Task item →
Each line of the material that includes the string "Financial" counts once; report the total and nothing further.

Excerpted data →
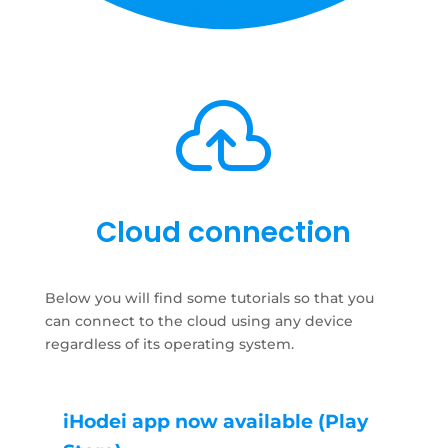

Cloud connection
Below you will find some tutorials so that you
can connect to the cloud using any device
regardless of its operating system.
iHodei app now available (Play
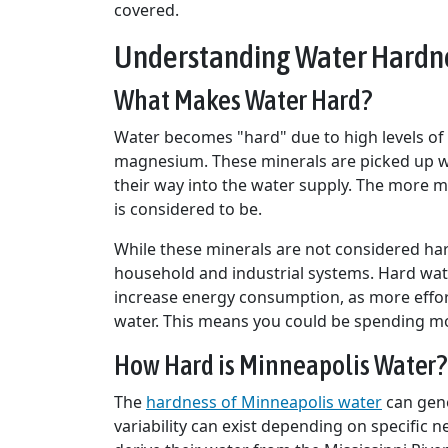
covered.
Understanding Water Hardne
What Makes Water Hard?
Water becomes "hard" due to high levels of 
magnesium. These minerals are picked up w
their way into the water supply. The more mi
is considered to be.
While these minerals are not considered har
household and industrial systems. Hard wate
increase energy consumption, as more effor
water. This means you could be spending mor
How Hard is Minneapolis Water?
The
hardness of Minneapolis water
can gene
variability can exist depending on specific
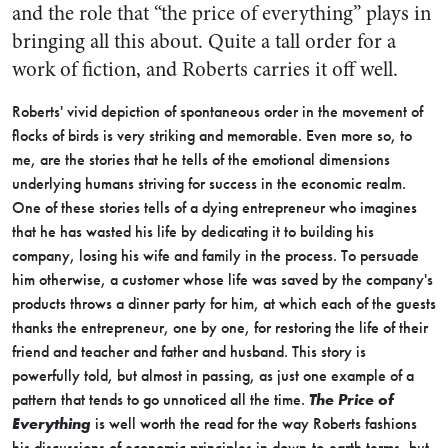
and the role that “the price of everything” plays in
bringing all this about. Quite a tall order for a
work of fiction, and Roberts carries it off well.
Roberts' vivid depiction of spontaneous order in the movement of
flocks of birds is very striking and memorable. Even more so, to
me, are the stories that he tells of the emotional dimensions
underlying humans striving for success in the economic realm.
One of these stories tells of a dying entrepreneur who imagines
that he has wasted his life by dedicating it to building his
company, losing his wife and family in the process. To persuade
him otherwise, a customer whose life was saved by the company's
products throws a dinner party for him, at which each of the guests
thanks the entrepreneur, one by one, for restoring the life of their
friend and teacher and father and husband. This story is
powerfully told, but almost in passing, as just one example of a
pattern that tends to go unnoticed all the time.
The Price of
Everything
is well worth the read for the way Roberts fashions
his discussions of economic principles in down-to-earth terms, but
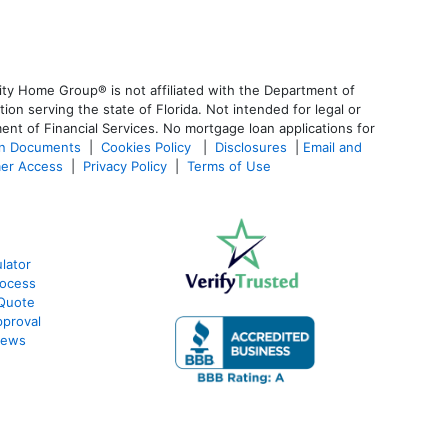
ty Home Group® is not affiliated with the Department of
 serving the state of Florida. Not intended for legal or
ent of Financial Services. No mortgage loan applications for
an Documents
|
Cookies Policy
|
Disclosures
|
Email and
er Access
|
Privacy Policy
|
Terms of Use
lator
rocess
 Quote
proval
iews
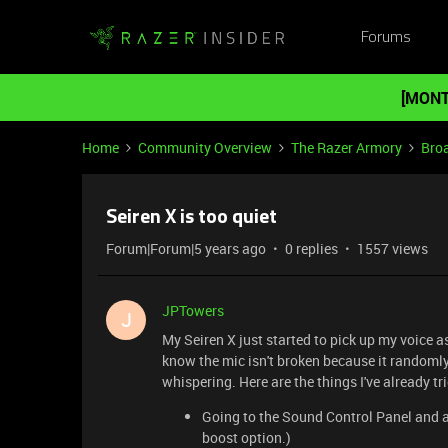
Forums
[MONT
Home
Community Overview
The Razer Armory
Bro
Seiren X is too quiet
Forum|Forum|5 years ago
0 replies
1557 views
JPTowers
J
My Seiren X just started to pick up my voice as 
know the mic isn't broken because it randomly
whispering. Here are the things I've already tr
Going to the Sound Control Panel and a
boost option.)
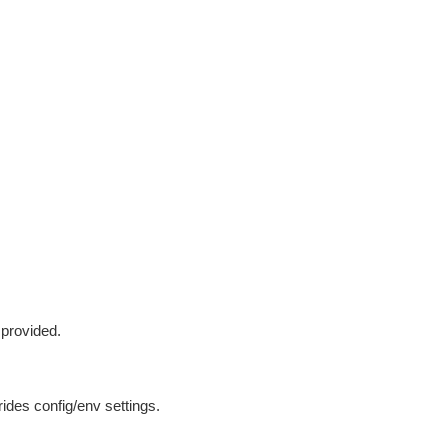
 provided.
ides config/env settings.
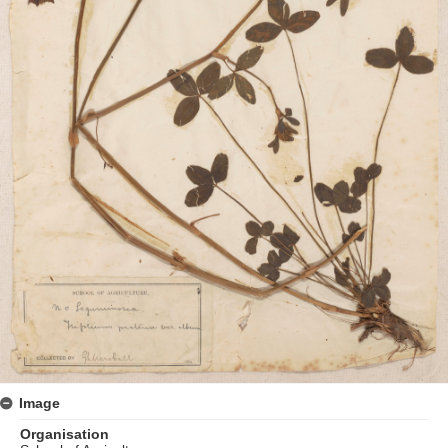
Image
Organisation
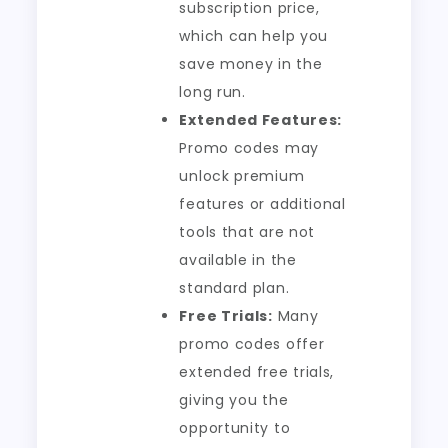
subscription price,
which can help you
save money in the
long run.
Extended Features:
Promo codes may
unlock premium
features or additional
tools that are not
available in the
standard plan.
Free Trials:
Many
promo codes offer
extended free trials,
giving you the
opportunity to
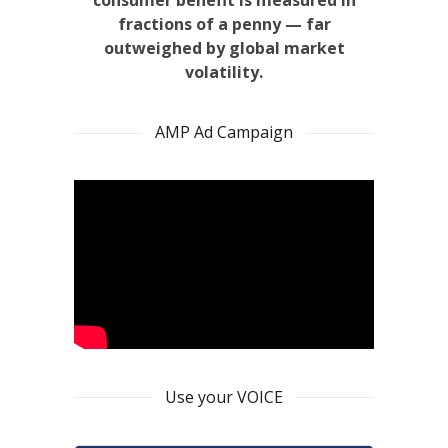
consumer benefit is measured in
fractions of a penny — far
outweighed by global market
volatility.
AMP Ad Campaign
Use your VOICE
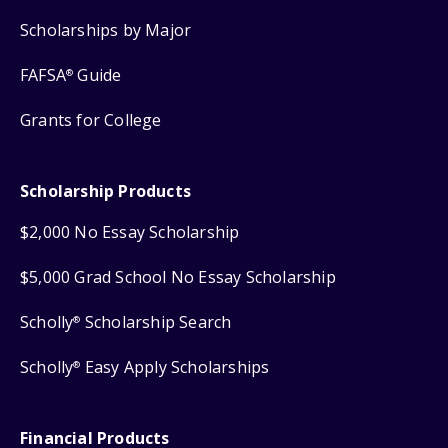
Scholarships by Major
FAFSA
Guide
®
Grants for College
Scholarship Products
$2,000 No Essay Scholarship
$5,000 Grad School No Essay Scholarship
Scholly
Scholarship Search
®
Scholly
Easy Apply Scholarships
®
Financial Products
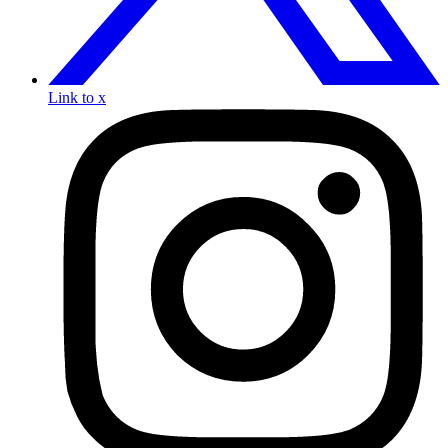
Link to x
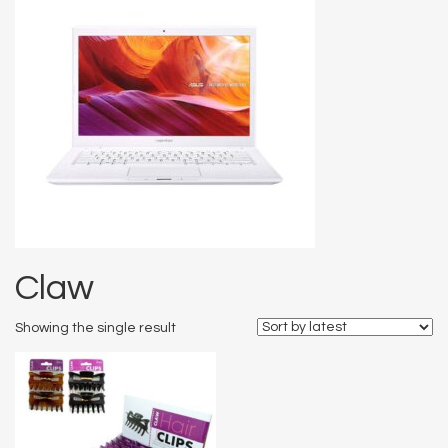
Claw
Showing the single result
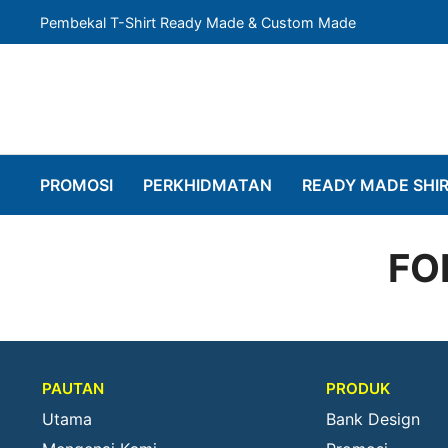
Pembekal T-Shirt Ready Made & Custom Made
PROMOSI
PERKHIDMATAN
READY MADE SHI
FO
PAUTAN
PRODUK
Utama
Bank Design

Answer box →
2